Another therapeutic option is the mentalization-based treatment (MBT) seeks to strengthen a patient’s ability to “mentalize under the stress of attachment activation” (Choi-Kain et al., 2017, p. 23). It entails stimulating curiosity to motivate individuals to reevaluate their emotional and interpersonal problems. Another treatment for BDP is the systems training for emotional predictability and problem solving (STEPPS). It entails a 20-week group therapy that includes cognitive-behavioral therapy, skills training, and systems component to improve social functioning (Choi-Kain et al., 2017). In contrast, transference-focused therapy (TFT) seeks to modify problematic interpersonal aspects that cause emotional distortions. TFT depends on the transference mechanism of patient-therapist engagement to resolve disordered negative perceptions in patients and replace them with more balanced thought patterns (Choi-Kain et al., 2017). Thus, the therapist plays a supervisory role in this treatment.

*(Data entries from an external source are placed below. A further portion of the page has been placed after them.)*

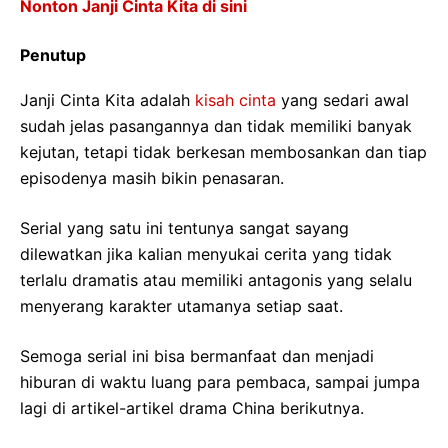
Nonton Janji Cinta Kita di sini
Penutup
Janji Cinta Kita adalah
kisah cinta
yang sedari awal
sudah jelas pasangannya dan tidak memiliki banyak
kejutan, tetapi tidak berkesan membosankan dan tiap
episodenya masih bikin penasaran.
Serial yang satu ini tentunya sangat sayang
dilewatkan jika kalian menyukai cerita yang tidak
terlalu dramatis atau memiliki antagonis yang selalu
menyerang karakter utamanya setiap saat.
Semoga serial ini bisa bermanfaat dan menjadi
hiburan di waktu luang para pembaca, sampai jumpa
lagi di artikel-artikel drama China berikutnya.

Borderline personality disorder has various psychological symptoms, including emotional swings and instability. Several types of evidence-based psychotherapies exist for this condition, with dialectical-behavioral therapy being the most effective treatment. Most of these interventions focus on replacing maladaptive cognition and behavior in BDP patients with healthier and adaptive ones through skills training.


Brüne, M. (2016). Borderline personality disorder: Why ‘fast and furious’? Evolution, Medicine, and Public Health, 2016(1), 52-66. Web.

Cattane, N., Rossi, R., Lanfredi, M., & Cattaneo, A. (2017). Borderline personality disorder and childhood trauma: Exploring the affected biological systems and mechanisms. BMC Psychiatry, 17(221), 1-14. Web.

Choi-Kain, L. W., Finch, E. F., Masland, S. R., Jenkins, J. A., & Unruh, B. T. (2017). What works in the treatment of borderline personality disorder. Current Behavioral Neuroscience Reports, 4(1), 21-30. Web.

Martin-Blanco, A., Soler, J., Villalta, L., Feliu-Soler, A., Elices, M., Perez, V., … Pascual, J. C. (2014). Exploring the interaction between childhood maltreatment and temperamental traits on the severity of borderline personality disorder. Comprehensive Psychiatry, 55(2), 311–318. Web.

May, J. M., Richardi, T. M., & Barth, K. S. (2016). Dialectical behavior therapy as treatment for borderline personality disorder. Mental Health Clinician, 6(2), 62-67. Web.